▶ Exercise objective
The lines needed are those below that contain the word "advertising"; copy each one.
======== Data listing ========
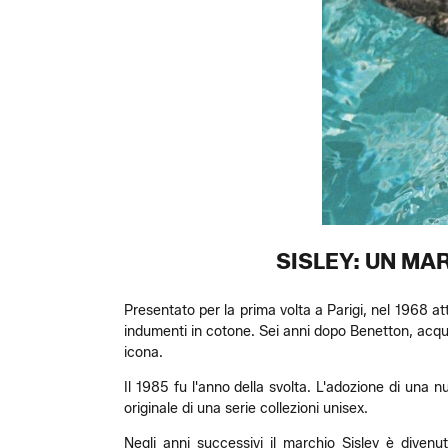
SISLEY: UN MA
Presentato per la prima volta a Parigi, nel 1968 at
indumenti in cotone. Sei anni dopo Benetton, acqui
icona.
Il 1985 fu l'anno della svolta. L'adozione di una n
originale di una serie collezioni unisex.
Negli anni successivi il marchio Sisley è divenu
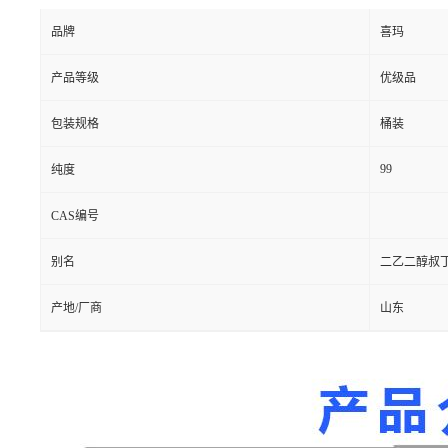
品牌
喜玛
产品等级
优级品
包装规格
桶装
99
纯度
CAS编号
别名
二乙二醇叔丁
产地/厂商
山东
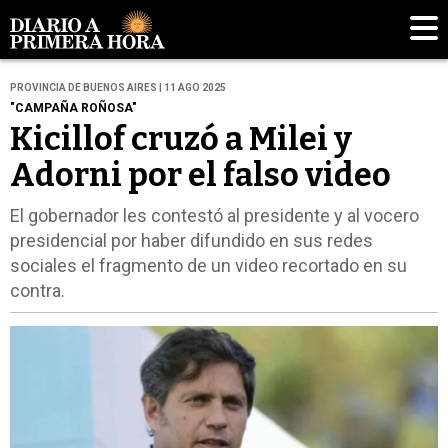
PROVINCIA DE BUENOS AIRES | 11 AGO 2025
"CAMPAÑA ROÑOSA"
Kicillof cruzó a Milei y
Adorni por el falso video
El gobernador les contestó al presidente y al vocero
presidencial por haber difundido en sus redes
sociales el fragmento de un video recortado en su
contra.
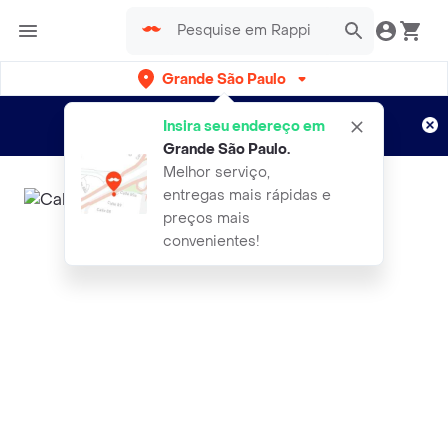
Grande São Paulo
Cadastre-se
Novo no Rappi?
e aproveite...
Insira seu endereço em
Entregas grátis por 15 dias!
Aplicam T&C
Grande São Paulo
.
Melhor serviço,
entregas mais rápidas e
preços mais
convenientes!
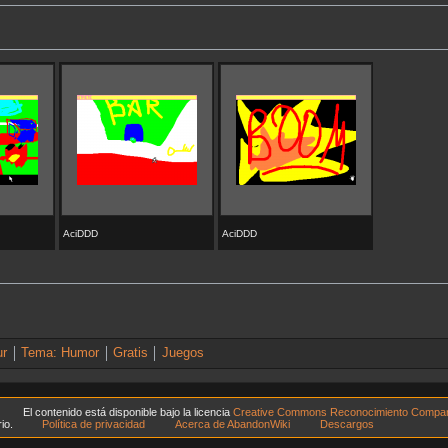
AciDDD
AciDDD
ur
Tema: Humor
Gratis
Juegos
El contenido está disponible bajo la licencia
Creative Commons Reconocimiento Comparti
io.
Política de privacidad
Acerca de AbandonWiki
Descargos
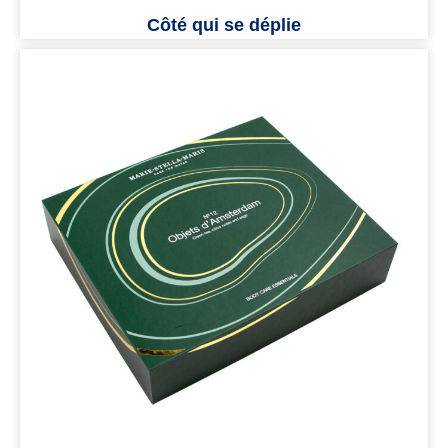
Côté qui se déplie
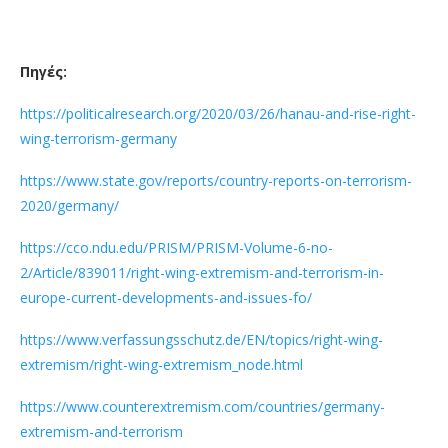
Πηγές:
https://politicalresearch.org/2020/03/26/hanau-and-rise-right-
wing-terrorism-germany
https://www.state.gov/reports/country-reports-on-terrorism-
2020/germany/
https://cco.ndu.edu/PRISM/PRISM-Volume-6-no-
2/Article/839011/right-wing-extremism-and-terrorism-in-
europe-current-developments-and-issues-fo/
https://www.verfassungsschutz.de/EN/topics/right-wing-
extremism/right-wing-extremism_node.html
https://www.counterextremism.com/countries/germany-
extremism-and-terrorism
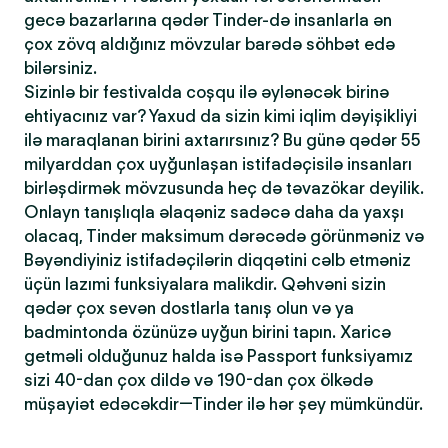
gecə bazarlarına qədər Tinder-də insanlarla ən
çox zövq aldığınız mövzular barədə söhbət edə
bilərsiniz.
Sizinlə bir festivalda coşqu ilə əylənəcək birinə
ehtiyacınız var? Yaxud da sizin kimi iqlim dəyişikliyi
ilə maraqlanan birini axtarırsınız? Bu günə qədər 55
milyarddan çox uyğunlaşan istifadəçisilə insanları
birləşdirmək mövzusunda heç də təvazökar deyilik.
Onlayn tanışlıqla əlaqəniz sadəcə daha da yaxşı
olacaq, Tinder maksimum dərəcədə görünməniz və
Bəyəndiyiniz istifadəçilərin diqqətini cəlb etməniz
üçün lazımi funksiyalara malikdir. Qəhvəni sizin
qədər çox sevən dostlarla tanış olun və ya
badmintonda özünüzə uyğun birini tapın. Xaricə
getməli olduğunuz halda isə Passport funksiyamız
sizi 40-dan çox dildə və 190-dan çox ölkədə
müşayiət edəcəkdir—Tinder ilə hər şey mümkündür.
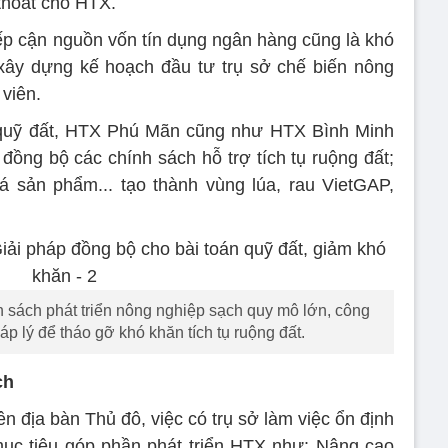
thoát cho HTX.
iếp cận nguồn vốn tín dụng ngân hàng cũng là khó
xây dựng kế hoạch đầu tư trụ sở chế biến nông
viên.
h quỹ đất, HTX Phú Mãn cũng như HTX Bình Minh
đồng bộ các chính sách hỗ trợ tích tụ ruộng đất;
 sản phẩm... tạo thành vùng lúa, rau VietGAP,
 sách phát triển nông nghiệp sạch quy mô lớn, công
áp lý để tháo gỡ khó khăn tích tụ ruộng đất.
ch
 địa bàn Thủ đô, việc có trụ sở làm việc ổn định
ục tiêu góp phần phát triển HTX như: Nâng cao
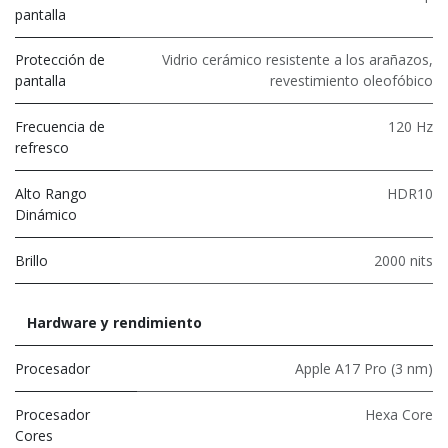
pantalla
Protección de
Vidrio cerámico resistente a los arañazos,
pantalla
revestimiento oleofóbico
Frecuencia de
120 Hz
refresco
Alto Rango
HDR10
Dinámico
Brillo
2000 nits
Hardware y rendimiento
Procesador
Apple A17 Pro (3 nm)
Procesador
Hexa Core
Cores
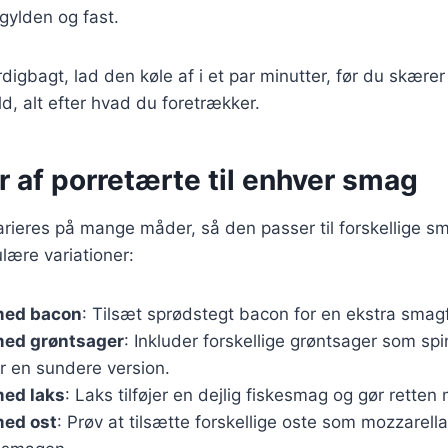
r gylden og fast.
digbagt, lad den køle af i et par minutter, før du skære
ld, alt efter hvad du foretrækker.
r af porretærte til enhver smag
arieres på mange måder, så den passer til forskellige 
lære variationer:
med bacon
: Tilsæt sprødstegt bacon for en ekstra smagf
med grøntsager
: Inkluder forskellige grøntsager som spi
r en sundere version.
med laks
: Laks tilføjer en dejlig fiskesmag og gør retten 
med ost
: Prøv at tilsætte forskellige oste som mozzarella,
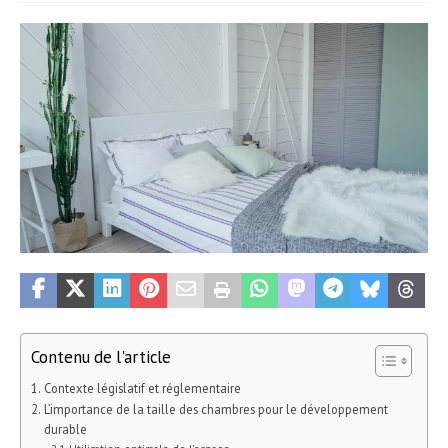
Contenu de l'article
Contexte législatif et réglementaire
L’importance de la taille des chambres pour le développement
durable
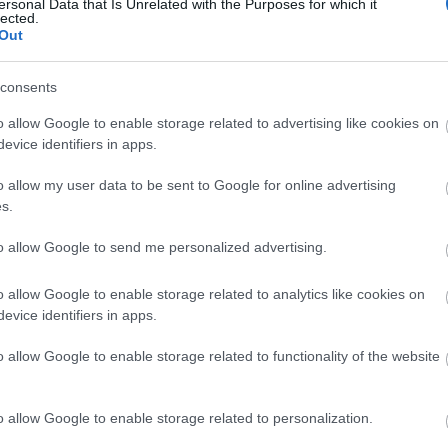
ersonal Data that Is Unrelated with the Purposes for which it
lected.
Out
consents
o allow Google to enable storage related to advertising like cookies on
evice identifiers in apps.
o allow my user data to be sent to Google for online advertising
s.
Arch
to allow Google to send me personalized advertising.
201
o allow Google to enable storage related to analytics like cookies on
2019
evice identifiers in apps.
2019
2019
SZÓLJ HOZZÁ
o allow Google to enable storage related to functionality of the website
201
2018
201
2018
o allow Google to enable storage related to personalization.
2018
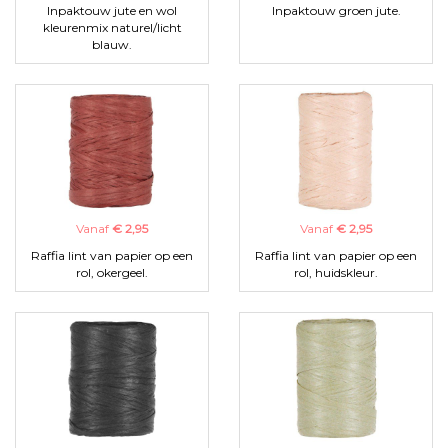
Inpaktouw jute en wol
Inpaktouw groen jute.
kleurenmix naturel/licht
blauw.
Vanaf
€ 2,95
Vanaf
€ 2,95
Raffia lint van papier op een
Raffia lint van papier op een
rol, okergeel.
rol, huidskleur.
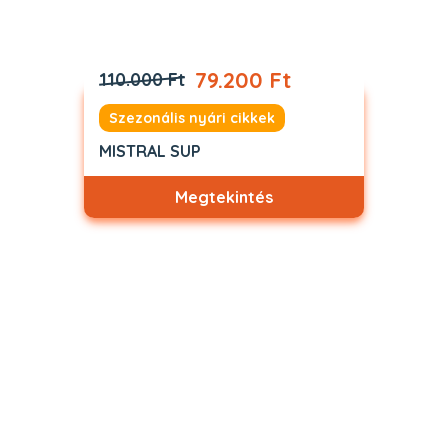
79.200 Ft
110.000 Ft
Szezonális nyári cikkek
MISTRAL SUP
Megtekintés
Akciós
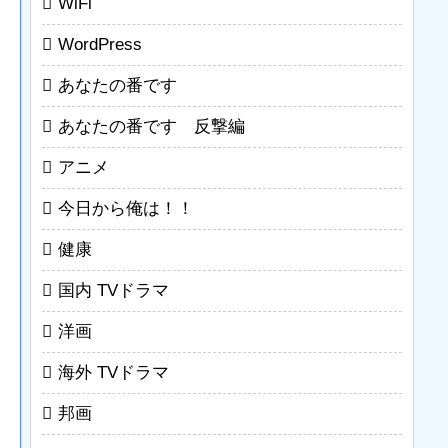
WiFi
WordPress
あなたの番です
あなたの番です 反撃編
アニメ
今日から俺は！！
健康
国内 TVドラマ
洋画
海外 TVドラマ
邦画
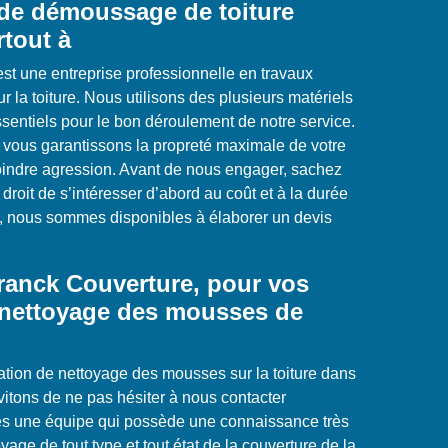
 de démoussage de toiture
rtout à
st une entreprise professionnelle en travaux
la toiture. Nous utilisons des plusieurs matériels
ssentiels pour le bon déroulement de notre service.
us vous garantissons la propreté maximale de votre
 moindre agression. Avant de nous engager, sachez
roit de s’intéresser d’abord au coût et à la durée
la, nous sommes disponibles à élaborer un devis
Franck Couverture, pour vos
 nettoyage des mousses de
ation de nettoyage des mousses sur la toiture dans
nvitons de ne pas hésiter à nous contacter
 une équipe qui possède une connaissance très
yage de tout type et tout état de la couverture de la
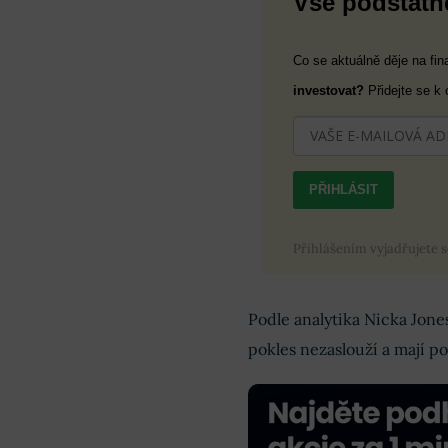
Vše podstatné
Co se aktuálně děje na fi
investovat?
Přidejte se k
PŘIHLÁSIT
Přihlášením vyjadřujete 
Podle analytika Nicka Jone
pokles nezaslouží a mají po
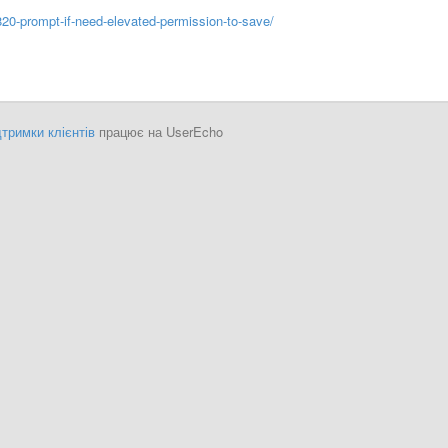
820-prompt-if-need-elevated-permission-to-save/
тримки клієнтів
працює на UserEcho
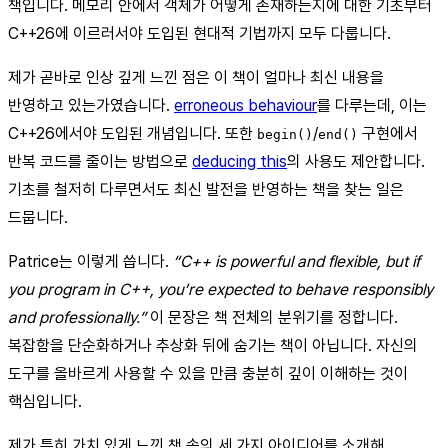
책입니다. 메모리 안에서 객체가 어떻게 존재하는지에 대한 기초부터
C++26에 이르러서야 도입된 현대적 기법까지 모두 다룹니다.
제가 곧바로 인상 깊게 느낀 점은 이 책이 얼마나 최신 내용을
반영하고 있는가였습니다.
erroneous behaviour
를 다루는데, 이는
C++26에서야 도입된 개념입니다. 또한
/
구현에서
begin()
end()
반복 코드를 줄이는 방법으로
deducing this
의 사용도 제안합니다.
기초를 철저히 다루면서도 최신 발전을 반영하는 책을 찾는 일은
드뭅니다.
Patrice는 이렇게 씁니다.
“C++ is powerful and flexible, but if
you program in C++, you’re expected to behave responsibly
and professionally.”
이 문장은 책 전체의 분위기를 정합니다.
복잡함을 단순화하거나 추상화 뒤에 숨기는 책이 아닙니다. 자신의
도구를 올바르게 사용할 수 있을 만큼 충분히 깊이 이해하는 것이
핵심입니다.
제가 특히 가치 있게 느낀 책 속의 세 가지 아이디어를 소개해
========
▶ Output below
o allow Google to enable storage related to advertising like cookies on
o allow my user data to be sent to Google for online advertising
to allow Google to send me personalized advertising.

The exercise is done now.